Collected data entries
........

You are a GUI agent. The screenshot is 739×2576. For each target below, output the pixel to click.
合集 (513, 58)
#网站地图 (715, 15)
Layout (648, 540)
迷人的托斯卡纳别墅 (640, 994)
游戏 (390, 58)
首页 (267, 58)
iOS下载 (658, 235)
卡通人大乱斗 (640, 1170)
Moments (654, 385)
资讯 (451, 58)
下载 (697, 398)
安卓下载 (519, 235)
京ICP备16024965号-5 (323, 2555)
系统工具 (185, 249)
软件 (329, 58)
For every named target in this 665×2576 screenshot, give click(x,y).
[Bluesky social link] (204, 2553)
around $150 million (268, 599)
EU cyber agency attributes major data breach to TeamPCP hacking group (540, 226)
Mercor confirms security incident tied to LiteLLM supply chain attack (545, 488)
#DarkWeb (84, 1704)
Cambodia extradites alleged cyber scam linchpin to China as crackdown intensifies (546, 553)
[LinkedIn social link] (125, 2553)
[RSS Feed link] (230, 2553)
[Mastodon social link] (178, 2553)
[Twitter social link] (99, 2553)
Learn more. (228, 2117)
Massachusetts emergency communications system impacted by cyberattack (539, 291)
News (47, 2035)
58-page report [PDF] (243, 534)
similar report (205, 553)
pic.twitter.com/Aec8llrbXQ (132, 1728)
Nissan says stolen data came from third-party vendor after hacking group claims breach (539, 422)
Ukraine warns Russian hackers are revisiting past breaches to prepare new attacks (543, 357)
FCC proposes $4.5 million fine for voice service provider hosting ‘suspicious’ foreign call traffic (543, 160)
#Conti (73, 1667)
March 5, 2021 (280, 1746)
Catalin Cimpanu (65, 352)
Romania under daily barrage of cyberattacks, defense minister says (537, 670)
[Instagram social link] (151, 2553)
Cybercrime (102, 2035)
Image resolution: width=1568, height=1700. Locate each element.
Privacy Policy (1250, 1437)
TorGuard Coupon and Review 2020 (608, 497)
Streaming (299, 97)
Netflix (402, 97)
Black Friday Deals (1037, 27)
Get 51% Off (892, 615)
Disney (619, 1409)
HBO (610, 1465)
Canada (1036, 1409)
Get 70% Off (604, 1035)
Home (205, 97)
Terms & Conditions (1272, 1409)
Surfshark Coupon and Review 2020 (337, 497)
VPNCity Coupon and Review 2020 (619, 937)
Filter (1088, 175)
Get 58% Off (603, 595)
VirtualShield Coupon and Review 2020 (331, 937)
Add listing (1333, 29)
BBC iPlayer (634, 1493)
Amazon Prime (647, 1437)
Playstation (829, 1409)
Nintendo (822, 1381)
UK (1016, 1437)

........

### Task prompt
Each line from the one with "News (47, 2035)" through the last line of the records must be written out word for word. Include nothing else.

### Expected answer
News (47, 2035)
58-page report [PDF] (243, 534)
similar report (205, 553)
pic.twitter.com/Aec8llrbXQ (132, 1728)
Nissan says stolen data came from third-party vendor after hacking group claims breach (539, 422)
Ukraine warns Russian hackers are revisiting past breaches to prepare new attacks (543, 357)
FCC proposes $4.5 million fine for voice service provider hosting ‘suspicious’ foreign call traffic (543, 160)
#Conti (73, 1667)
March 5, 2021 (280, 1746)
Catalin Cimpanu (65, 352)
Romania under daily barrage of cyberattacks, defense minister says (537, 670)
[Instagram social link] (151, 2553)
Cybercrime (102, 2035)
Image resolution: width=1568, height=1700. Locate each element.
Privacy Policy (1250, 1437)
TorGuard Coupon and Review 2020 (608, 497)
Streaming (299, 97)
Netflix (402, 97)
Black Friday Deals (1037, 27)
Get 51% Off (892, 615)
Disney (619, 1409)
HBO (610, 1465)
Canada (1036, 1409)
Get 70% Off (604, 1035)
Home (205, 97)
Terms & Conditions (1272, 1409)
Surfshark Coupon and Review 2020 (337, 497)
VPNCity Coupon and Review 2020 (619, 937)
Filter (1088, 175)
Get 58% Off (603, 595)
VirtualShield Coupon and Review 2020 (331, 937)
Add listing (1333, 29)
BBC iPlayer (634, 1493)
Amazon Prime (647, 1437)
Playstation (829, 1409)
Nintendo (822, 1381)
UK (1016, 1437)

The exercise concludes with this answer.